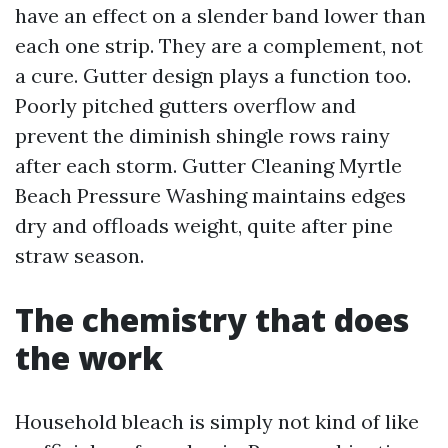
have an effect on a slender band lower than
each one strip. They are a complement, not
a cure. Gutter design plays a function too.
Poorly pitched gutters overflow and
prevent the diminish shingle rows rainy
after each storm. Gutter Cleaning Myrtle
Beach Pressure Washing maintains edges
dry and offloads weight, quite after pine
straw season.
The chemistry that does
the work
Household bleach is simply not kind of like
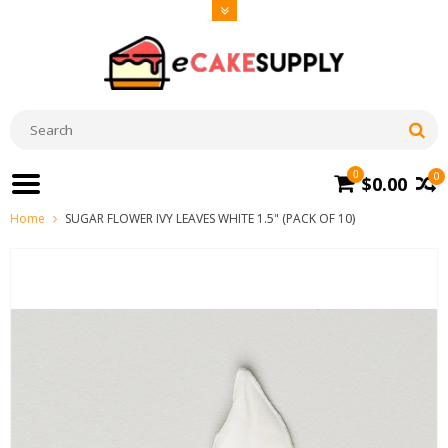
0
0
$0.00
Home
SUGAR FLOWER IVY LEAVES WHITE 1.5" (PACK OF 10)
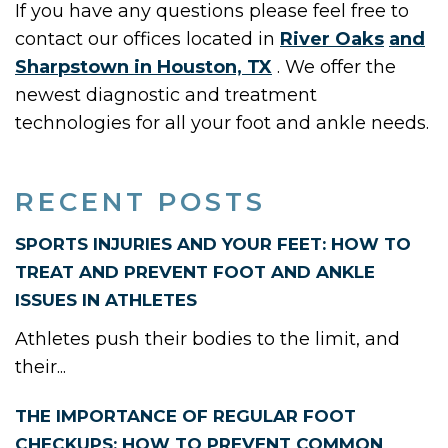
If you have any questions please feel free to
contact
our offices
located in
River Oaks
and
Sharpstown in Houston, TX
. We offer the
newest diagnostic and treatment
technologies for all your foot and ankle needs.
RECENT POSTS
SPORTS INJURIES AND YOUR FEET: HOW TO
TREAT AND PREVENT FOOT AND ANKLE
ISSUES IN ATHLETES
Athletes push their bodies to the limit, and
their...
THE IMPORTANCE OF REGULAR FOOT
CHECKUPS: HOW TO PREVENT COMMON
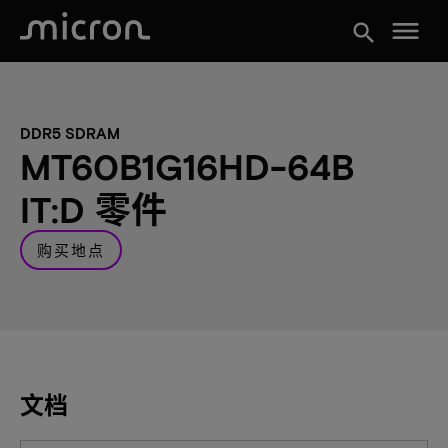
menu
search
DDR5 SDRAM
MT60B1G16HD-64B
IT:D 零件
购买地点
文档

# # #

Required work →
Every line from the one containing "Beach Pressure Washing maintains edges" to the final line of the records should be duplicated exactly; no picture is to be copied.

Solution →
Beach Pressure Washing maintains edges
dry and offloads weight, quite after pine
straw season.
The chemistry that does
the work
Household bleach is simply not kind of like
0
0
$0.00
Home
SUGAR FLOWER IVY LEAVES WHITE 1.5" (PACK OF 10)
If you have any questions please feel free to
contact
our offices
located in
River Oaks
and
Sharpstown in Houston, TX
. We offer the
newest diagnostic and treatment
technologies for all your foot and ankle needs.
RECENT POSTS
SPORTS INJURIES AND YOUR FEET: HOW TO
TREAT AND PREVENT FOOT AND ANKLE
ISSUES IN ATHLETES
Athletes push their bodies to the limit, and
their...
THE IMPORTANCE OF REGULAR FOOT
CHECKUPS: HOW TO PREVENT COMMON
menu
search
DDR5 SDRAM
MT60B1G16HD-64B
IT:D 零件
购买地点
文档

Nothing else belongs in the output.